Allogeneic Cell Therapy: From Origins to Future Innovations 

The Genesis of Allogeneic Cell Therapy: 

When it comes to cancer treatment, allogeneic cell therapy is nothing short of revolutionary. Stemming from the concept of hematopoietic stem cell transplantation presented 60 years ago, it opened doors to innovative treatments for various diseases, especially leukemia. However, challenges arose, like graft versus host disease (GVHD) and regimen-related toxicities. Authors Yoshiki Furukawa, Yasuharu Hamano, and their team guide us through the history, trials, and tribulations of this therapy and shed light on exciting advances on the horizon. 



Addressing the Challenges: 

GVHD, where donor cells recognize the recipient as foreign and attack, remains a daunting hurdle. The skin often becomes the battleground, affecting up to 75% of chronic GVHD patients. Furthermore, after transplantation, many patients face severe immunodeficiency, making them susceptible to viruses like Cytomegalovirus and Epstein-Barr virus. The delicate balance here is enhancing graft versus leukemia (GVL), which effectively combats leukemia, while minimizing GVHD’s harmful effects. Solutions like donor lymphocyte infusion (DLI) have been explored, but with mixed outcomes. 


The iPSC Revolution: 

In recent years, the discovery of induced pluripotent stem cells (iPSCs) and the advent of CRISPR/Cas9 gene editing have reignited hope for advancing allogeneic cancer immunotherapy. By using iPSC technology, it’s possible to create unlimited allogeneic cytotoxic T lymphocytes, offering a robust response against cancers. This innovative approach, however, still needs to address concerns, particularly surrounding gene editing’s safety and the potential immunorejection by recipient cells. 

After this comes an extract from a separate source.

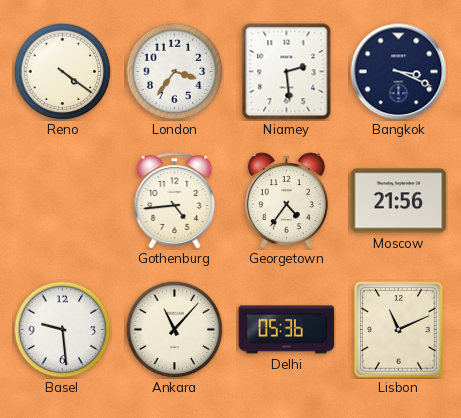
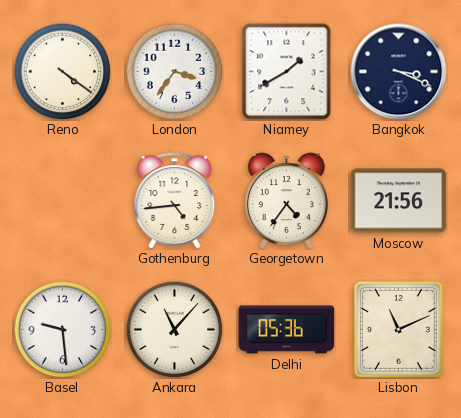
Niamey: 2:29 -> 1:40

The Future is “Off-the-Shelf”: 

With the strides in iPSC technology, the authors believe we’re on the brink of “off-the-shelf” therapies, ready for rapid global distribution. The prospect of banking third-party T-iPSCs or generating hypoimmunogenic iPSCs via HLA editing opens doors for an endless source of therapeutic T cells, all at a more affordable cost. This technology’s integration could lead to a brighter clinical prognosis and bring forth a new era in allogeneic cancer immunotherapy. 


In conclusion, this paper brilliantly traces the trajectory of allogeneic cell therapy, tackling its challenges head-on, and offering insights into the future of cancer treatment. 




Furukawa, Yoshiki, Yasuharu Hamano, Shuichi Shirane, Shintaro Kinoshita, Yoko Azusawa, Jun Ando, Hiromitsu Nakauchi, and Miki Ando. 2022. “Advances in Allogeneic Cancer Cell Therapy and Future Perspectives on “Off-the-Shelf” T Cell Therapy Using iPSC Technology and Gene Editing” Cells 11, no. 2: 269.